(Collected data)
--------------------------------------------------

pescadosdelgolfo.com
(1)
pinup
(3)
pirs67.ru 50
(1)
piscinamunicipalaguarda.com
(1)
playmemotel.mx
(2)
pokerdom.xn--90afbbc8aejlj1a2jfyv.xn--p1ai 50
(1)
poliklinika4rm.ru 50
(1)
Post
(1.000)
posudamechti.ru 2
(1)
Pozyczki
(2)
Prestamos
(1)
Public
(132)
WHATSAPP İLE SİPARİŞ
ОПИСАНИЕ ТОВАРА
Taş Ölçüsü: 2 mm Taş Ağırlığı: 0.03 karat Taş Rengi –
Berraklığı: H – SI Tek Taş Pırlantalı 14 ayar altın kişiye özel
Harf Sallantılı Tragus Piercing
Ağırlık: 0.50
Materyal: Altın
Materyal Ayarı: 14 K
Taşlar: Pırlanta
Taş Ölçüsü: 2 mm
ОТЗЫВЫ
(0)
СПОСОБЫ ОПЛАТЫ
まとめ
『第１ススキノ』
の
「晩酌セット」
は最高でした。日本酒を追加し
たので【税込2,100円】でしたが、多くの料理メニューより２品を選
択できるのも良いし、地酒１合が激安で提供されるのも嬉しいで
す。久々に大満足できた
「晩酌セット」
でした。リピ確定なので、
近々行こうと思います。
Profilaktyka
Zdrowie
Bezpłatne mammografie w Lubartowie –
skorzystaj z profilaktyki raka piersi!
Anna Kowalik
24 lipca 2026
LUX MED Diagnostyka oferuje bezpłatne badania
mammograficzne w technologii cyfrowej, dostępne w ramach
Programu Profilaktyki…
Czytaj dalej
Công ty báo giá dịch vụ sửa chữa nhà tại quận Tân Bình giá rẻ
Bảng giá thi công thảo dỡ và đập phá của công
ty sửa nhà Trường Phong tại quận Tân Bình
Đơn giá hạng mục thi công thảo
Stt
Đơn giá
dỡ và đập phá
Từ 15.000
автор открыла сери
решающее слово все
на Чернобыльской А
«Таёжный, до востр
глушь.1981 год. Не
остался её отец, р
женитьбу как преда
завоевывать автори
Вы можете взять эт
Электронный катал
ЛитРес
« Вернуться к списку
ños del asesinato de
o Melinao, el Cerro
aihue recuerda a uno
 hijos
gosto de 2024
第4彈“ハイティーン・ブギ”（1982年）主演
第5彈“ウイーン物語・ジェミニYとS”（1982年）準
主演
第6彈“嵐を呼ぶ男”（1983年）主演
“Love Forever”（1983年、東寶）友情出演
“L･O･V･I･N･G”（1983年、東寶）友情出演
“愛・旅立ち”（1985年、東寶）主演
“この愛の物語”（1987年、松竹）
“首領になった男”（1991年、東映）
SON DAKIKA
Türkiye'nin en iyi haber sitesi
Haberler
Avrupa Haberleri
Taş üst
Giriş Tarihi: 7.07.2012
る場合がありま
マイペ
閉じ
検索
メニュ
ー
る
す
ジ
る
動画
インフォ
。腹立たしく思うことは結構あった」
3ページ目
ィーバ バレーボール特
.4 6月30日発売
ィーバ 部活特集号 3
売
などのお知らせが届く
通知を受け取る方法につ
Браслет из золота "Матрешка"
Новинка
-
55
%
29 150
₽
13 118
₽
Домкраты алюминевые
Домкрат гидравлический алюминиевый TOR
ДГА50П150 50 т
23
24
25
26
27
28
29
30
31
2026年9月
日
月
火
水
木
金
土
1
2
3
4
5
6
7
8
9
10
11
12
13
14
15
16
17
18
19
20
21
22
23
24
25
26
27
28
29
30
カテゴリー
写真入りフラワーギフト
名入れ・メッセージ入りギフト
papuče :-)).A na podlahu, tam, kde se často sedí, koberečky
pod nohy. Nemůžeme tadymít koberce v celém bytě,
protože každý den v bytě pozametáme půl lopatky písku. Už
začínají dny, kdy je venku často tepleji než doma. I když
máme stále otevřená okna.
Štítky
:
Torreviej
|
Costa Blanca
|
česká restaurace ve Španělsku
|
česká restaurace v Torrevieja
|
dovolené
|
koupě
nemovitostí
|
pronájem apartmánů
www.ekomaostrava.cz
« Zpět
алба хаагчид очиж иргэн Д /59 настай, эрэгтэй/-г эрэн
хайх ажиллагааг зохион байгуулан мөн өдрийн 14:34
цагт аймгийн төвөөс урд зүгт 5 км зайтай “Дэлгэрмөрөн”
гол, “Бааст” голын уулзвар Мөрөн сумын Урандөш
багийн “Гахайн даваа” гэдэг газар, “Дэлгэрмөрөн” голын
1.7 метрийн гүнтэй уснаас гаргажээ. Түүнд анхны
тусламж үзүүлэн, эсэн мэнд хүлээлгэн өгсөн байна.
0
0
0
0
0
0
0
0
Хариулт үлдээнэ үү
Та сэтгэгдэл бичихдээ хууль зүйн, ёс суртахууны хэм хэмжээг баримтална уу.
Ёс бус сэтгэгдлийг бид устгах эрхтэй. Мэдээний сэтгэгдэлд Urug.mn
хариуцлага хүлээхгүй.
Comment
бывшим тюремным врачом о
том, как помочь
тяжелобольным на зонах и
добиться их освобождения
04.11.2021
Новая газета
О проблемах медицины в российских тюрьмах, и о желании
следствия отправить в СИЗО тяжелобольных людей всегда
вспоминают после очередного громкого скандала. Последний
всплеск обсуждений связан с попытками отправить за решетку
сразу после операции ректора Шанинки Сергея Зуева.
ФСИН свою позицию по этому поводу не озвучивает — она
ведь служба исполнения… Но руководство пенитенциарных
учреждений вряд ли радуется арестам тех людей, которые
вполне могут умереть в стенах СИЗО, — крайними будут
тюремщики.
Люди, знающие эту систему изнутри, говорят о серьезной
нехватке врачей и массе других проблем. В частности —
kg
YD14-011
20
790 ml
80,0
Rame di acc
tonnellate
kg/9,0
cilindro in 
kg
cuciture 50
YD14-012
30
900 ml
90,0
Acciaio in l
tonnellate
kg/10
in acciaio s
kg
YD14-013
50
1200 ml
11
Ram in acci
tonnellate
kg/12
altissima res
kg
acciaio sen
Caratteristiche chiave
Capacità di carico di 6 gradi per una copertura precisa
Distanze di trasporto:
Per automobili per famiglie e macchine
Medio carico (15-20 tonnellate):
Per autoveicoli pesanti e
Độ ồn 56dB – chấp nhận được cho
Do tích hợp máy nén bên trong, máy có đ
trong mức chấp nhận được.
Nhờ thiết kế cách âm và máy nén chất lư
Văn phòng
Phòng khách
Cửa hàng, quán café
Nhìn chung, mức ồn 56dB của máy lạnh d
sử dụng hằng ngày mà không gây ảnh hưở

--------------------------------------------------

**Problem:**
If a line in the records above contains the string "thảo", copy that line out.

**Answer section:**
Bảng giá thi công thảo dỡ và đập phá của công
Đơn giá hạng mục thi công thảo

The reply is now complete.